The announcement comes not as a surprise but a recognition of a trend among browser developers toward removing the ability of third parties to add code—and potentially security flaws—to their software and users' systems. Attackers have often exploited vulnerabilities in the two most popular plug-ins—Java and Adobe's Flash—building attacks into popular hacking tools known as exploit kits.
"With modern browser vendors working to restrict and reduce plugin support in their products, developers of applications that rely on the Java browser plugin need to consider alternative options," Oracle stated in its Jan. 27 announcement.
For two decades, browsers have supported the addition of plug-ins through the use of a standard application programming interface, known as the Netscape Plugin API, or NPAPI. The ability to add plug-ins allowed developers to boost the functionality and interactivity of browsers. Video streaming, interactivity and games all started as plug-ins.
Yet, the hazards posed by bugs introduced by developers and the inconsistent updating of plug-ins by developers and end users leave many systems vulnerable to attack.

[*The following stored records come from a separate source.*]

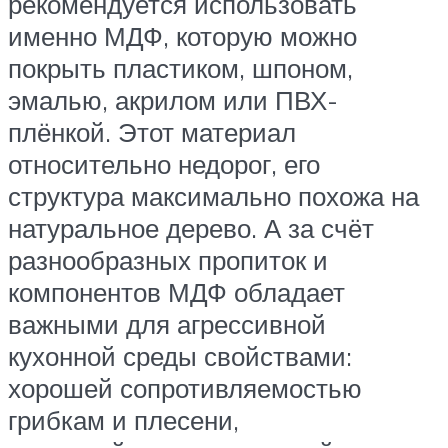
рекомендуется использовать
именно МДФ, которую можно
покрыть пластиком, шпоном,
эмалью, акрилом или ПВХ-
плёнкой. Этот материал
относительно недорог, его
структура максимально похожа на
натуральное дерево. А за счёт
разнообразных пропиток и
компонентов МДФ обладает
важными для агрессивной
кухонной среды свойствами:
хорошей сопротивляемостью
грибкам и плесени,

Browser makers took the first steps to exorcise plug-ins from their software in 2013, when Google and then Mozilla started phasing out support.
"There will be an immediate benefit in terms of security from closing off access," Christopher Budd, global threat communications manager for security firm Trend Micro, told eWEEK. "But if you take a step back, removing plug-ins is a huge thing in terms of the history of the Internet. This amounts to the era of infinite extensibility for the Web coming to a close."
The major argument against plug-ins is that they allow unvetted code to affect the security of the browser. Each additional software extension requires the user to pay attention to another set of developers and their code bases.
Not only do users have to worry about updating their browser, but they have to worry about whether the developers are properly securing their code, Daniel Veditz, principal security engineer at Mozilla, told eWEEK in an email interview. In 2013, Mozilla issued an update to its browser to make the installation of plug-ins a manual procedure.
"The biggest risk to users is using out-of-date software and as a class, plug-ins have a terrible track record for quickly updating with security fixes—or updating at all," Veditz said. "Users are safer if their exposure to potentially harmful Internet content is limited to a modern browser that focuses on user security and aggressively auto-updates."
In the past, the third-party nature of plug-ins lured browser makers into thinking that the add-on software was not their responsibility, said Trend Micro's Budd, who used to work at Microsoft.
"When I was at Microsoft, when we looked at Java or Adobe, it was a completely different program, totally separate from what we were doing. So it was their thing to take care of and not ours to worry about," he said.